Al Carns resigns as armed forces minister over funding row

Photo: House of Commons

Armed forces minister Al Carns has resigned from the government hours after the resignation of Defence Secretary John Healey.

Carns, tipped to be a potential leadership contender, had said that the Defence Investment Plan was “not fit for purpose” and in a resignation letter called for a “new way of governing”.

In his letter to the Prime Minister, Carns said: “I have said that there are issues facing this department that do not lend themselves to easy answers, and that there needs to be agreement throughout the government about the scale of the challenges we face. It has become clear to me that the change I pushed for is not going to come. Given the situation, I have decided to resign as minister for the armed forces.

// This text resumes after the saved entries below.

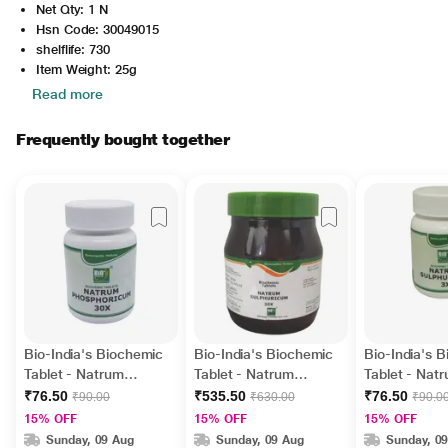
Net Qty: 1 N
Hsn Code: 30049015
shelflife: 730
Item Weight: 25g
Read more
Frequently bought together
Bio-India's Biochemic
Bio-India's Biochemic
Bio-India's 
Tablet - Natrum
Tablet - Natrum
Tablet - Nat
Phosphoricum 30X 25
Sulphuricum 30X 450
Sulphuricum
₹76.50
₹535.50
₹76.50
₹90.00
₹630.00
₹90.0
gm
gm
15% OFF
15% OFF
15% OFF
Sunday, 09 Aug
Sunday, 09 Aug
Sunday, 0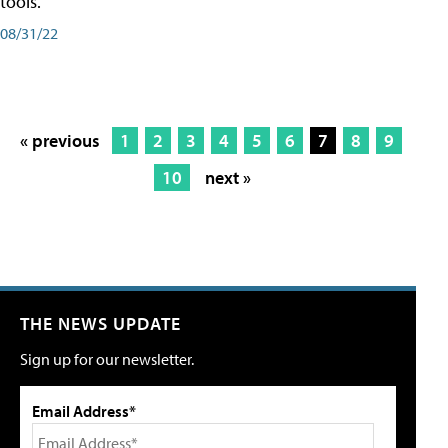
tools.
08/31/22
« previous
1
2
3
4
5
6
7
8
9
10
next »
THE NEWS UPDATE
Sign up for our newsletter.
Email Address*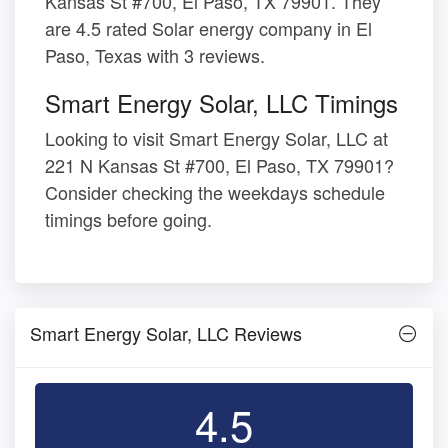
Kansas St #700, El Paso, TX 79901. They
are 4.5 rated Solar energy company in El
Paso, Texas with 3 reviews.
Smart Energy Solar, LLC Timings
Looking to visit Smart Energy Solar, LLC at
221 N Kansas St #700, El Paso, TX 79901?
Consider checking the weekdays schedule
timings before going.
Smart Energy Solar, LLC Reviews
4.5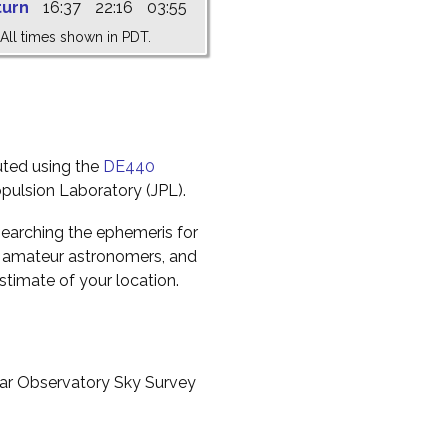
turn
16:37
22:16
03:55
All times shown in PDT.
uted using the
DE440
pulsion Laboratory (JPL).
earching the ephemeris for
to amateur astronomers, and
timate of your location.
ar Observatory Sky Survey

“While I had no hand in the Defence Investment Plan, that distance does allow me to say plainly that it is not built for the threat we face. It is neither transformative enough nor sufficiently funded. We are asking our Armed Forces to operate in a more dangerous world on a budget written for a calmer one.

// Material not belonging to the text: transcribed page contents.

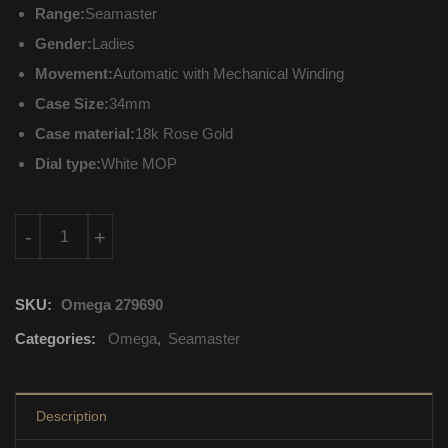
Range:
Seamaster
Gender:
Ladies
Movement:
Automatic with Mechanical Winding
Case Size:
34mm
Case material:
18k Rose Gold
Dial type:
White MOP
231.58.34.20.55.003 Omega Seamaster Automatic with Mechani
-
+
SKU:
Omega 279690
Categories:
Omega
,
Seamaster
Description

“I have sat in rooms, seen the assessments and spoken to the commanders who will be asked to do more with less, and I cannot in good conscience stand at the dispatch box and defend a level of investment I know to be inadequate to the task. A serious country funds its defence to meet the threat it actually faces, not the threat it wishes it faced.

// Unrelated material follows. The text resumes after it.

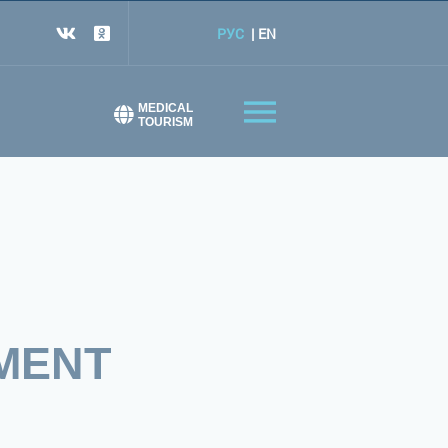
РУС
EN
MEDICAL
TOURISM
MENT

“The machinery of government itself has been left to decay. Decisions that should take days, take months. Departments fight each other instead of the problem. Officials and ministers who know the truth are not always rewarded for telling it. We are trying to govern a more dangerous world with processes designed for a calmer one, and the gap is now showing in the things that matter most.

“National resilience is about more than defence in the narrow sense. A strong country is not simply one with capable armed forces. It is one where working people feel economically secure, public services function, energy is resilient, communities are stable and young people can see a future worth working towards.

“If my resignation accelerates the transition towards resolution, then the impact will far outweigh the act. We need a new way of governing and we need it now.”


Carns, who first entered Westminster as MP for Birmingham Selly Oak in 2024, previously served in the Royal Marines as a colonel. He was appointed veterans minister after the general selection, before becoming armed forces minister in the government reshuffle last September.

His resignation comes hours after John Healey resigned from the cabinet as defence secretary, claiming the proposed Defence Investment Plan “falls well short of what is required for defence and the country at this dangerous time”.

Two other MPs, Rachel Hopkins and Pamela Nash, have also resigned as PPSs.